Devaney, 52 at the time, had been diagnosed with a 90 percent blockage.
"I was not scared of the operation," he recalled. "I figured they knew what they were doing."
Parson and his team would eventually use the machine for more than 1,000 surgeries before its replacement 1998.
Parson started the cardiac surgery program in 1969 at Concord Community Hospital, recruiting cardiac surgeon Dr. Rolf Sommerhaug and then Dr. Steven Wolfe, who was expert in technology.
They began to train as a team, but financing was a problem.
"I couldn't get anyone to give me a loan for it," Parson explained, crediting his wife Joyce and mother-in-law Dorothy Stuenkel for pledging their family property in Berkeley to establish a line of credit to purchase the necessary equipment.
By 1972, the CINCO heart-lung machine was ordered, and the team ready for surgery. Devaney was the third patient to undergo the procedure in 1975.
A surgeon in the audience at the dedication said, "It was just a single bypass."
Parson responded, "That was all we did in those days."
Cardiac surgeons Jatinder Dhillon, Ramesh Veeragandham and cardiologist Patrick Kavanaugh spoke in glowing terms about Parson's dedication and professional generosity, as well as the collegial atmosphere that developed working with "Parcy."
"If you called him in the middle of the night to come and help, he would say, 'I'll be right there, just as soon as I get out of these pajamas," recalled Dhillon.
Parson explained that, in contrast to today, surgeons did not have much support personnel.
"The first six to eight months, we slept at the hospital. We missed family events," he remembered. "We were involved with the families of the patients."
Because the procedure was new and considered high-risk, surgeons personally monitored post-surgery patients and Parson said, "We gave classes to our nurses all the time."
That tradition and others continue today.
Cardiac surgeon Murali Dharan said, "Before we start, we always say what Nils always said, 'Don't make the incision too long.
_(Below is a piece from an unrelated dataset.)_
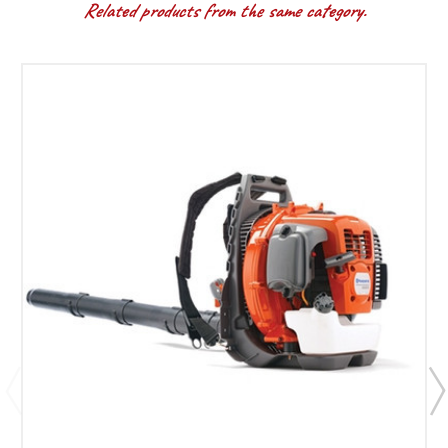
Related products from the same category.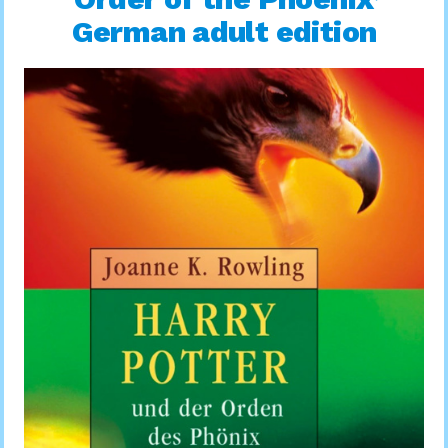
German adult edition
Don't make the valve too big.'"
Parson mentioned his love of chemistry and mathematics as a pure science major at the University of British Columbia in Manitoba, and his internship at the University Medical Center at Ann Arbor, Mich.
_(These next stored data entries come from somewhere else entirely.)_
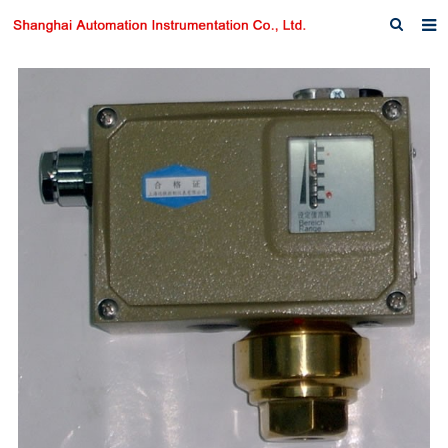
Home
About us
Products
News
Download
F.A.Q
Inquiry
Contact us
Parson was recruited to San Francisco, where he met and married Joyce. But cold weather, his love of flying and Joyce's East Bay connection made him choose that area as a place to settle, instead of accepting offers in Ann Arbor or Tulsa, Okla.
"Concord was a new hospital at the time and I had a few friends in the area," Parson said.
Perfusionist Steve Prato's technical explanation of how CINCO heart-lung machine functioned in comparison to contemporary equipment is reminiscent of comparisons of a biplane to a jet, but it did have some quirky features.
"You'll notice there is a retractable antenna on the pump," Prato said. "There's a built-in AM/FM stereo with an 8-track player."
It featured a built-in fibrillator instead of a defibrillator.
"Dr. Parson's work really formed the foundation of this medical center," said Donna Brackley, senior vice president of patient care services.
The CINCO heart-lung machine will be on permanent public display at the John Muir Health Cardiovascular Institute in Concord.